---- Material for this exercise

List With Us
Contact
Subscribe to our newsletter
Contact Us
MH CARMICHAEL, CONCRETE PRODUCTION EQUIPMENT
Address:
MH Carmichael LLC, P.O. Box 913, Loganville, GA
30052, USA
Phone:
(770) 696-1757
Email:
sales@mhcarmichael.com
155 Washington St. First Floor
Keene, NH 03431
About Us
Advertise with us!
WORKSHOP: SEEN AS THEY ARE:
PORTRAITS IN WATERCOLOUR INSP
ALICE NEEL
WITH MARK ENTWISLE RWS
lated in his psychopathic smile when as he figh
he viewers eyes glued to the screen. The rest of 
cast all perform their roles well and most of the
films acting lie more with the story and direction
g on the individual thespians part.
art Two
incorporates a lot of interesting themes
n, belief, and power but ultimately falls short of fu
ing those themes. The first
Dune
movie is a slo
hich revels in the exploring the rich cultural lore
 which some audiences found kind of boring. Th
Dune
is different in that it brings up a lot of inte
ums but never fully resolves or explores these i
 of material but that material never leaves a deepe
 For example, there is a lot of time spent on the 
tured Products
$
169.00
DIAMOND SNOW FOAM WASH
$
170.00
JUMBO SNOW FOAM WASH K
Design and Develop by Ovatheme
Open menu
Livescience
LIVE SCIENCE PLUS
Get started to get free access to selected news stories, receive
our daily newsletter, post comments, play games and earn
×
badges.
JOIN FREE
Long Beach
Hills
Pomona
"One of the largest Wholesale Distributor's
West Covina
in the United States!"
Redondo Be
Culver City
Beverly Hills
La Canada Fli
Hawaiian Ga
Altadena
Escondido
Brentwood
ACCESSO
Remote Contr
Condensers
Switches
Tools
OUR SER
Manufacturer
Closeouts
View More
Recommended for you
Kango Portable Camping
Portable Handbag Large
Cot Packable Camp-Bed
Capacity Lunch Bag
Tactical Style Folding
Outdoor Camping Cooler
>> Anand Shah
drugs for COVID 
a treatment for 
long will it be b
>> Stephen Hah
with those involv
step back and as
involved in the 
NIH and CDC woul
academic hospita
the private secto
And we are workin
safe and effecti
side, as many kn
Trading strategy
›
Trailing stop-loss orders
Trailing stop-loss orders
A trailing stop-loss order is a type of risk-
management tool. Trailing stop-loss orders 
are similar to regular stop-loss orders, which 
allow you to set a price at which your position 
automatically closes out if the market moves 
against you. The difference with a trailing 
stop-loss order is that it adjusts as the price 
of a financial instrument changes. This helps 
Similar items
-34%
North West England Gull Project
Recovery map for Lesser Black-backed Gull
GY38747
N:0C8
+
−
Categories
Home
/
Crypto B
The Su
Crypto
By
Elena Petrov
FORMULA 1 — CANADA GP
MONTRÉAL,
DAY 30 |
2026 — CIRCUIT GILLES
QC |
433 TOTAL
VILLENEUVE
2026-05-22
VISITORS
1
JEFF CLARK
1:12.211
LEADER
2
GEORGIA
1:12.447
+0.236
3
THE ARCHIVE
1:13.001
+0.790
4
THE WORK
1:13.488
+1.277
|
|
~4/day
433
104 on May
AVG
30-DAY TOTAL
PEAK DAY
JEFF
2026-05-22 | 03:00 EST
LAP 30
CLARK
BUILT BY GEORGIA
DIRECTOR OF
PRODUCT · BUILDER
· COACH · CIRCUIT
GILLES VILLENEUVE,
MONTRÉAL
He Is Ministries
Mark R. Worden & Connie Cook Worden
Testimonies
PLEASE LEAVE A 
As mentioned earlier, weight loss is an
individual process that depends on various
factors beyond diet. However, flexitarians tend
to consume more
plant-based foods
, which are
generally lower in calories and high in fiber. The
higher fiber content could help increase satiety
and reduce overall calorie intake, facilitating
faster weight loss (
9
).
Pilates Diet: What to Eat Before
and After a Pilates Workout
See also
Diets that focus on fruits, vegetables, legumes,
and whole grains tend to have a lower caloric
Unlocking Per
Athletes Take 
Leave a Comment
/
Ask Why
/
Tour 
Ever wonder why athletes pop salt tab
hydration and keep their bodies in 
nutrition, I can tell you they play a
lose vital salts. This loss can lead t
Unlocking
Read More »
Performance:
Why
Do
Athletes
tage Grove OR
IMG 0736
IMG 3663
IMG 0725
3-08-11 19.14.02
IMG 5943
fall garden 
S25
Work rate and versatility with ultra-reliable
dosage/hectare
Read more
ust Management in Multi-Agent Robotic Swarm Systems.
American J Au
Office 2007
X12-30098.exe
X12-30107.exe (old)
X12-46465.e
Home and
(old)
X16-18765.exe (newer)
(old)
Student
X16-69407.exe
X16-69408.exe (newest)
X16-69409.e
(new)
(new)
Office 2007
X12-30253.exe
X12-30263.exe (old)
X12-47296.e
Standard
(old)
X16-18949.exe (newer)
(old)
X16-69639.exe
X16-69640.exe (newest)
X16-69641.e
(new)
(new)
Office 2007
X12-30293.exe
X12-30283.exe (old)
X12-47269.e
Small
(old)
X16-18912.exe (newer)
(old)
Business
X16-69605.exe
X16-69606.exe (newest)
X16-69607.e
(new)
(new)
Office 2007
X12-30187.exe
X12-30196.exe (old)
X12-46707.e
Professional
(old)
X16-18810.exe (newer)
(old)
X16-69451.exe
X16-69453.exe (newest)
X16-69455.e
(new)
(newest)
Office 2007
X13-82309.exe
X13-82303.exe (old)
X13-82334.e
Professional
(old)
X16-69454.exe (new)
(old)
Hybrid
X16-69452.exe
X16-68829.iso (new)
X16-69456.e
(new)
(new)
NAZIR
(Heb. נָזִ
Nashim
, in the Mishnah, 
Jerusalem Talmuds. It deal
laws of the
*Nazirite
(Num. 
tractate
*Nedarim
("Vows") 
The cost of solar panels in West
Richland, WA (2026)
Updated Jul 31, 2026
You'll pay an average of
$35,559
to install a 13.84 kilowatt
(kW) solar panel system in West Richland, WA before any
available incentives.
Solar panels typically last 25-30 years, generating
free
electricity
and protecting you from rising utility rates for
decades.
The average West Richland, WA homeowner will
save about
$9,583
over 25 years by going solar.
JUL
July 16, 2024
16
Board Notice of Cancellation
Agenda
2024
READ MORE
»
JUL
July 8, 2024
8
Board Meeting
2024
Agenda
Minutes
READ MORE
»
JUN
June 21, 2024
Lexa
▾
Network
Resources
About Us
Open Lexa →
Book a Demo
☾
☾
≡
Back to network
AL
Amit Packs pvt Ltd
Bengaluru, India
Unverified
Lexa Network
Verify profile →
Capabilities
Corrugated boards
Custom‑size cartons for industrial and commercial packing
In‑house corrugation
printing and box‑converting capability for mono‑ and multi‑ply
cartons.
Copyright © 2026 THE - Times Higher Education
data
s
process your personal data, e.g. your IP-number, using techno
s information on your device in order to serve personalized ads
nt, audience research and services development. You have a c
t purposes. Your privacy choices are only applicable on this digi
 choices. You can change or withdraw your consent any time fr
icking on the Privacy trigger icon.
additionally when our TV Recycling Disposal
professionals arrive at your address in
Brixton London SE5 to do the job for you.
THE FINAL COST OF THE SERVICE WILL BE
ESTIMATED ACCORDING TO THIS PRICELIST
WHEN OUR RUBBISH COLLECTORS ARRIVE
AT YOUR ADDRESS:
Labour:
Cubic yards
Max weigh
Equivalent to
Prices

--------

Activity:
Return the entries above in full and exactly as written.

Solution to the exercise:
List With Us
Contact
Subscribe to our newsletter
Contact Us
MH CARMICHAEL, CONCRETE PRODUCTION EQUIPMENT
Address:
MH Carmichael LLC, P.O. Box 913, Loganville, GA
30052, USA
Phone:
(770) 696-1757
Email:
sales@mhcarmichael.com
155 Washington St. First Floor
Keene, NH 03431
About Us
Advertise with us!
WORKSHOP: SEEN AS THEY ARE:
PORTRAITS IN WATERCOLOUR INSP
ALICE NEEL
WITH MARK ENTWISLE RWS
lated in his psychopathic smile when as he figh
he viewers eyes glued to the screen. The rest of 
cast all perform their roles well and most of the
films acting lie more with the story and direction
g on the individual thespians part.
art Two
incorporates a lot of interesting themes
n, belief, and power but ultimately falls short of fu
ing those themes. The first
Dune
movie is a slo
hich revels in the exploring the rich cultural lore
 which some audiences found kind of boring. Th
Dune
is different in that it brings up a lot of inte
ums but never fully resolves or explores these i
 of material but that material never leaves a deepe
 For example, there is a lot of time spent on the 
tured Products
$
169.00
DIAMOND SNOW FOAM WASH
$
170.00
JUMBO SNOW FOAM WASH K
Design and Develop by Ovatheme
Open menu
Livescience
LIVE SCIENCE PLUS
Get started to get free access to selected news stories, receive
our daily newsletter, post comments, play games and earn
×
badges.
JOIN FREE
Long Beach
Hills
Pomona
"One of the largest Wholesale Distributor's
West Covina
in the United States!"
Redondo Be
Culver City
Beverly Hills
La Canada Fli
Hawaiian Ga
Altadena
Escondido
Brentwood
ACCESSO
Remote Contr
Condensers
Switches
Tools
OUR SER
Manufacturer
Closeouts
View More
Recommended for you
Kango Portable Camping
Portable Handbag Large
Cot Packable Camp-Bed
Capacity Lunch Bag
Tactical Style Folding
Outdoor Camping Cooler
>> Anand Shah
drugs for COVID 
a treatment for 
long will it be b
>> Stephen Hah
with those involv
step back and as
involved in the 
NIH and CDC woul
academic hospita
the private secto
And we are workin
safe and effecti
side, as many kn
Trading strategy
›
Trailing stop-loss orders
Trailing stop-loss orders
A trailing stop-loss order is a type of risk-
management tool. Trailing stop-loss orders 
are similar to regular stop-loss orders, which 
allow you to set a price at which your position 
automatically closes out if the market moves 
against you. The difference with a trailing 
stop-loss order is that it adjusts as the price 
of a financial instrument changes. This helps 
Similar items
-34%
North West England Gull Project
Recovery map for Lesser Black-backed Gull
GY38747
N:0C8
+
−
Categories
Home
/
Crypto B
The Su
Crypto
By
Elena Petrov
FORMULA 1 — CANADA GP
MONTRÉAL,
DAY 30 |
2026 — CIRCUIT GILLES
QC |
433 TOTAL
VILLENEUVE
2026-05-22
VISITORS
1
JEFF CLARK
1:12.211
LEADER
2
GEORGIA
1:12.447
+0.236
3
THE ARCHIVE
1:13.001
+0.790
4
THE WORK
1:13.488
+1.277
|
|
~4/day
433
104 on May
AVG
30-DAY TOTAL
PEAK DAY
JEFF
2026-05-22 | 03:00 EST
LAP 30
CLARK
BUILT BY GEORGIA
DIRECTOR OF
PRODUCT · BUILDER
· COACH · CIRCUIT
GILLES VILLENEUVE,
MONTRÉAL
He Is Ministries
Mark R. Worden & Connie Cook Worden
Testimonies
PLEASE LEAVE A 
As mentioned earlier, weight loss is an
individual process that depends on various
factors beyond diet. However, flexitarians tend
to consume more
plant-based foods
, which are
generally lower in calories and high in fiber. The
higher fiber content could help increase satiety
and reduce overall calorie intake, facilitating
faster weight loss (
9
).
Pilates Diet: What to Eat Before
and After a Pilates Workout
See also
Diets that focus on fruits, vegetables, legumes,
and whole grains tend to have a lower caloric
Unlocking Per
Athletes Take 
Leave a Comment
/
Ask Why
/
Tour 
Ever wonder why athletes pop salt tab
hydration and keep their bodies in 
nutrition, I can tell you they play a
lose vital salts. This loss can lead t
Unlocking
Read More »
Performance:
Why
Do
Athletes
tage Grove OR
IMG 0736
IMG 3663
IMG 0725
3-08-11 19.14.02
IMG 5943
fall garden 
S25
Work rate and versatility with ultra-reliable
dosage/hectare
Read more
ust Management in Multi-Agent Robotic Swarm Systems.
American J Au
Office 2007
X12-30098.exe
X12-30107.exe (old)
X12-46465.e
Home and
(old)
X16-18765.exe (newer)
(old)
Student
X16-69407.exe
X16-69408.exe (newest)
X16-69409.e
(new)
(new)
Office 2007
X12-30253.exe
X12-30263.exe (old)
X12-47296.e
Standard
(old)
X16-18949.exe (newer)
(old)
X16-69639.exe
X16-69640.exe (newest)
X16-69641.e
(new)
(new)
Office 2007
X12-30293.exe
X12-30283.exe (old)
X12-47269.e
Small
(old)
X16-18912.exe (newer)
(old)
Business
X16-69605.exe
X16-69606.exe (newest)
X16-69607.e
(new)
(new)
Office 2007
X12-30187.exe
X12-30196.exe (old)
X12-46707.e
Professional
(old)
X16-18810.exe (newer)
(old)
X16-69451.exe
X16-69453.exe (newest)
X16-69455.e
(new)
(newest)
Office 2007
X13-82309.exe
X13-82303.exe (old)
X13-82334.e
Professional
(old)
X16-69454.exe (new)
(old)
Hybrid
X16-69452.exe
X16-68829.iso (new)
X16-69456.e
(new)
(new)
NAZIR
(Heb. נָזִ
Nashim
, in the Mishnah, 
Jerusalem Talmuds. It deal
laws of the
*Nazirite
(Num. 
tractate
*Nedarim
("Vows") 
The cost of solar panels in West
Richland, WA (2026)
Updated Jul 31, 2026
You'll pay an average of
$35,559
to install a 13.84 kilowatt
(kW) solar panel system in West Richland, WA before any
available incentives.
Solar panels typically last 25-30 years, generating
free
electricity
and protecting you from rising utility rates for
decades.
The average West Richland, WA homeowner will
save about
$9,583
over 25 years by going solar.
JUL
July 16, 2024
16
Board Notice of Cancellation
Agenda
2024
READ MORE
»
JUL
July 8, 2024
8
Board Meeting
2024
Agenda
Minutes
READ MORE
»
JUN
June 21, 2024
Lexa
▾
Network
Resources
About Us
Open Lexa →
Book a Demo
☾
☾
≡
Back to network
AL
Amit Packs pvt Ltd
Bengaluru, India
Unverified
Lexa Network
Verify profile →
Capabilities
Corrugated boards
Custom‑size cartons for industrial and commercial packing
In‑house corrugation
printing and box‑converting capability for mono‑ and multi‑ply
cartons.
Copyright © 2026 THE - Times Higher Education
data
s
process your personal data, e.g. your IP-number, using techno
s information on your device in order to serve personalized ads
nt, audience research and services development. You have a c
t purposes. Your privacy choices are only applicable on this digi
 choices. You can change or withdraw your consent any time fr
icking on the Privacy trigger icon.
additionally when our TV Recycling Disposal
professionals arrive at your address in
Brixton London SE5 to do the job for you.
THE FINAL COST OF THE SERVICE WILL BE
ESTIMATED ACCORDING TO THIS PRICELIST
WHEN OUR RUBBISH COLLECTORS ARRIVE
AT YOUR ADDRESS:
Labour:
Cubic yards
Max weigh
Equivalent to
Prices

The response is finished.